As mentioned in the previous chapter, the main function of it is the efficiency of system load times. Breaking down, here are the cache-specific functions:

Improve Load Time

Cache serves to speed up the page loading process of a website or application.

Because every data request does not need to always go to the web server. Browsers can directly retrieve data that is on local storage.

This will be very helpful if the site or application that is accessed has large images or videos.

Save Bandwidth

The existence of a cache will save server bandwidth usage.

As you know, servers can receive thousands of access requests every day.

If there are too many requests coming to the server, the connection will feel slower even if the server is down.

The cache will save you from slow connections.

Because the browser will retrieve data that is already in local storage instead of sending a new request to the server and must share bandwidth resources with other clients.

Ease of Access

When you want to enter a certain site, you need to enter the domain name of the website you want to go to.

Then enter the username and password.

With it, you don’t have to write down the full domain name, it will usually appear by itself.

Even with a username and password, you don’t need to write it down repeatedly every time you want to access the site.

For example Gmail. When the username and password are already in it, you can simply open Gmail and can go directly to the inbox page.

Website Still Running Even Offline

Some PWAs or Progressive Web Apps can be run even when they are offline.

You can view the content that was accessed before the internet connection was lost. Because the application has stored data in it.

Lack of Cache

Although it can facilitate surfing activities in cyberspace and the use of online applications, it also has several drawbacks, including:

Causing Full Storage

Although cached data is temporary and relatively small in size, over time it can accumulate.

Try to open the smartphone and see it on your various applications. Compare the original app size and the current app size.

If you use it often, the size of the application or web browser will definitely increase.

Creating Application Error

Although it rarely happens, sometimes errors occur in the caching process that makes data corrupt.

These errors can cause the browser or application to fail to load the website, such as the appearance of a 404 error message, a 505 error, and so on.

Sometimes too much cache also makes the application stop working with the error message “Unfortunately, App Has Stopped”.

Blocking Access to Latest Updates

The cache stores data from the client browser’s first visit to a website.

So that when making a repeat visit to the website, the client browser will immediately be treated to data based on what has been stored in it.

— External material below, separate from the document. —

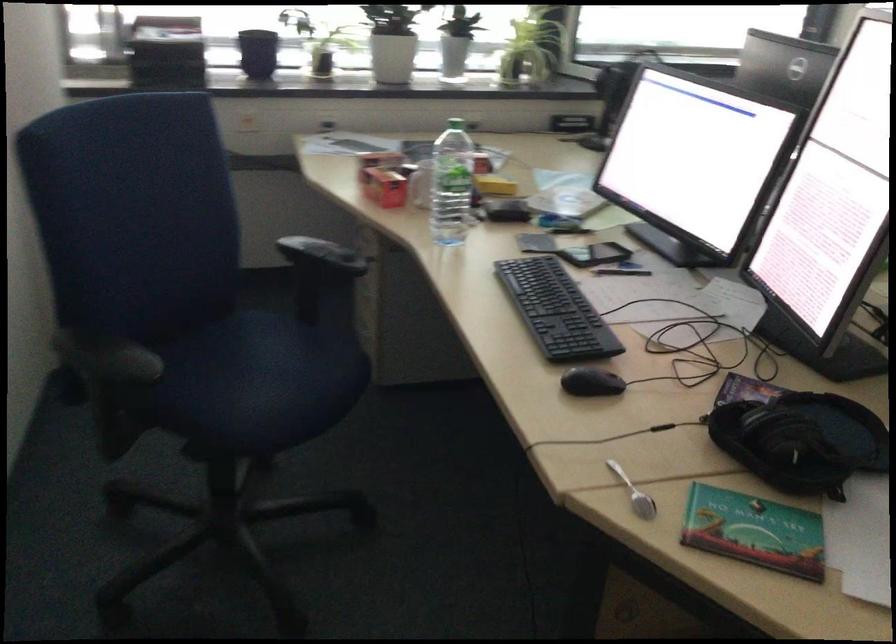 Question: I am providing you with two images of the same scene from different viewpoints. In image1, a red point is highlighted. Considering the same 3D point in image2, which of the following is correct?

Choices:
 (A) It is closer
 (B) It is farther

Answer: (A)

If your cache is too full, the client browser may fail to display updates on a website properly.

Because it cannot retrieve new data from the server.

Vulnerable to Hacker Attacks

Although it can speed up website load times and make it easier to access them, caches also open up gaps for hackers to attack your device.

This is because the client browser cache may contain your sensitive personal information.

Like passwords into online stores, email, or social media.

Your browser cache could be hacked by hackers and your data could be taken for irresponsible use.

It’s not just the client browser that is threatened by hacker attacks from it.

Web servers can also be easy targets for hackers.

Should Cache Be Cleared?

The cache is like two sides of a coin, it has advantages but can also cause problems if not managed properly.

To make your browsing experience safer and your computer lighter, we recommend that you regularly manage your cache.

Clear cached data regularly; three days, once a week, or according to the frequency of use of the browser or application on your device.